Prof Jimly memaparkan dalam perubahan hukum, jangan bicara hukum normal yang lama dan hukum normal yang baru. Perubahan hukum itu membutuhkan transisi. Masa transisi ini diaturan itu beda dengan aturan hukum yang satu, beda dengan hukum yang baru. Jadi norma satu, norma dua. Ini norma satu setengah, ini beda dengan dua -duanya.
“Maka kalau yang disini normal 5 tahun. Maka disini 2 tahun, apakah itu boleh, boleh. Karena transisi menuju yang permanen. Tidak usah diperdebatkan ini dua tahun, kalau satu periode kan bisa setengah, satu setengah. Ahh itu memperdebatkan titik koma, menghabiskan waktu. Ini masa transisi maka boleh berbeda. Kan untuk sementara saja, hukum transisional,” urainya.
Terkait usulan TNI /Polri menjadi Plt kepala daerah, Usulan TNI /Polri jadi Plt kepala daerah, Prof Jimly menyarankan sebaiknya aparat TNI/Polri tidak menjadi Plt kepala daerah karena akan menimbulkan kecurigaan. Biar TNI/Polri mempunyai tugasnya masing – masing. Karena tugas polisi sangat berat saat mengamankan pemilu. Selain itu TNI/Polri juga tidak boleh terlibat dalam urusan politik sesuai amanat reformasi.

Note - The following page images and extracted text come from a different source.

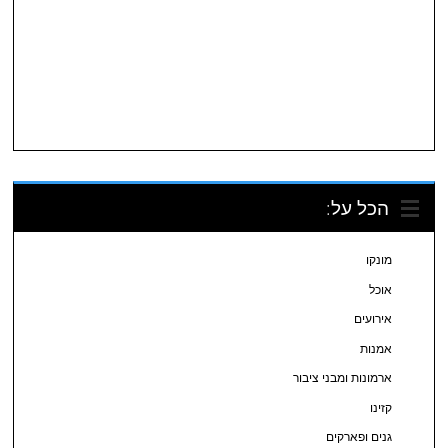
הכל על:
מונקו
אוכל
אירועים
אמנות
ארמונות ומבני ציבור
קזינו
גנים ופארקים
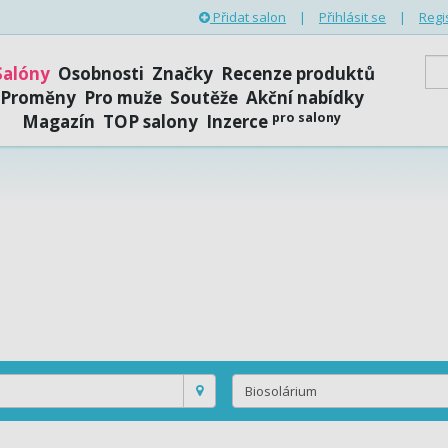
Přidat salon
|
Přihlásit se
|
Regi
Salóny
Osobnosti
Značky
Recenze produktů
Proměny
Pro muže
Soutěže
Akční nabídky
pro salony
Magazín
TOP salony
Inzerce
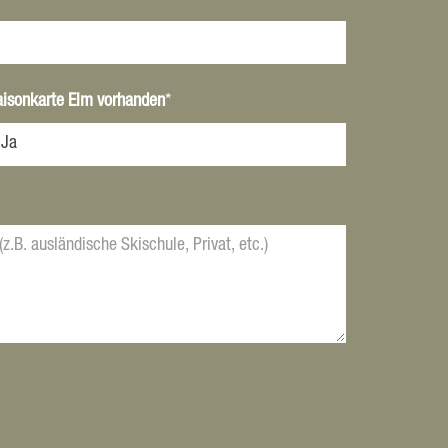
aisonkarte Elm vorhanden
*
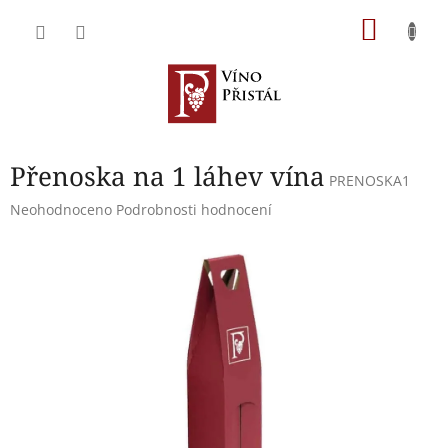
Přejít
NÁKU
na
obsah
KOŠÍK
Přenoska na 1 láhev vína
PRENOSKA1
Průměrné
Neohodnoceno
Podrobnosti hodnocení
hodnocení
produktu
je
0,0
z
5
hvězdiček.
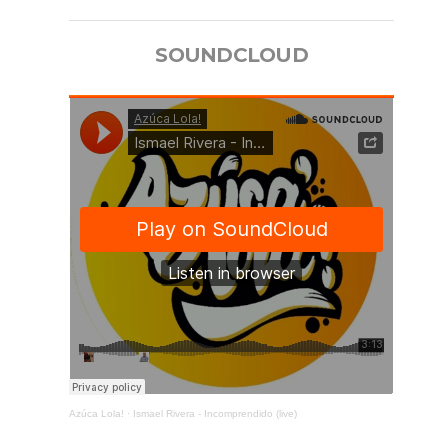
SOUNDCLOUD
Azúca Lola!
·
Ismael Rivera - Incomprendido (live)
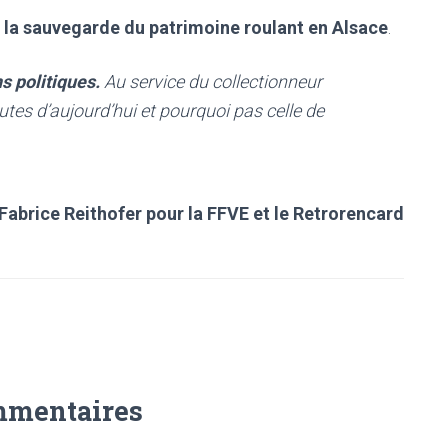
 la sauvegarde du patrimoine roulant en Alsace
.
ns politiques.
Au service du collectionneur
outes d’aujourd’hui et pourquoi pas celle de
Fabrice Reithofer pour la FFVE et le Retrorencard
mmentaires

Sementara itu jika terjadi Plt kepala daerah tidak netral, Prof Jimly meminta untuk segera dipecat. Selama ini pejabat lebih takut dipecat dari jabatannya. Pemecatan sebagai ASN adalah langkah efektif agar mereka tetap menjaga netralitasnya. Oleh karena itu Bawaslu harus diterima sebagai fungsi dari pengawasan. Karena Bawaslu bukan mengawasi penyelenggara pemilu tapi mengawasi penyelenggaraan pemilu.
“Jadi kalau ada ASN yang dilaporkan oleh Bawaslu maka harus ditindak untuk menunjukkan kesungguhan Pemerintah akan pentingnya netralitas Plt dari kecurigaan orang,” paparnya.
Diketahui, Presiden Joko Widodo (Jokowi) akan menunjuk aparatur sipil negara (ASN) sebagai penjabat (Pj) kepala daerah mulai pertengahan tahun ini. Para ASN akan menggantikan Gubernur DKI Jakarta Anies Baswedan dan ratusan kepala daerah lainnya.
Kebijakan itu menyusul Pilkada serentak 2024 sesuai amanat Undang-Undang Nomor 10 Tahun 2016 tentang Pilkada (UU Pilkada). Pasal 201 ayat (8) UU Pilkada menyatakan seluruh pilkada digelar serentak pada November 2024.
Dengan demikian, kepala daerah hasil Pilkada Serentak 2020 hanya menjabat sekitar 3 tahun. Sementara itu, kepala daerah hasil Pilkada Serentak 2017 dan 2018 tak bisa ikut Pilkada hingga 2024.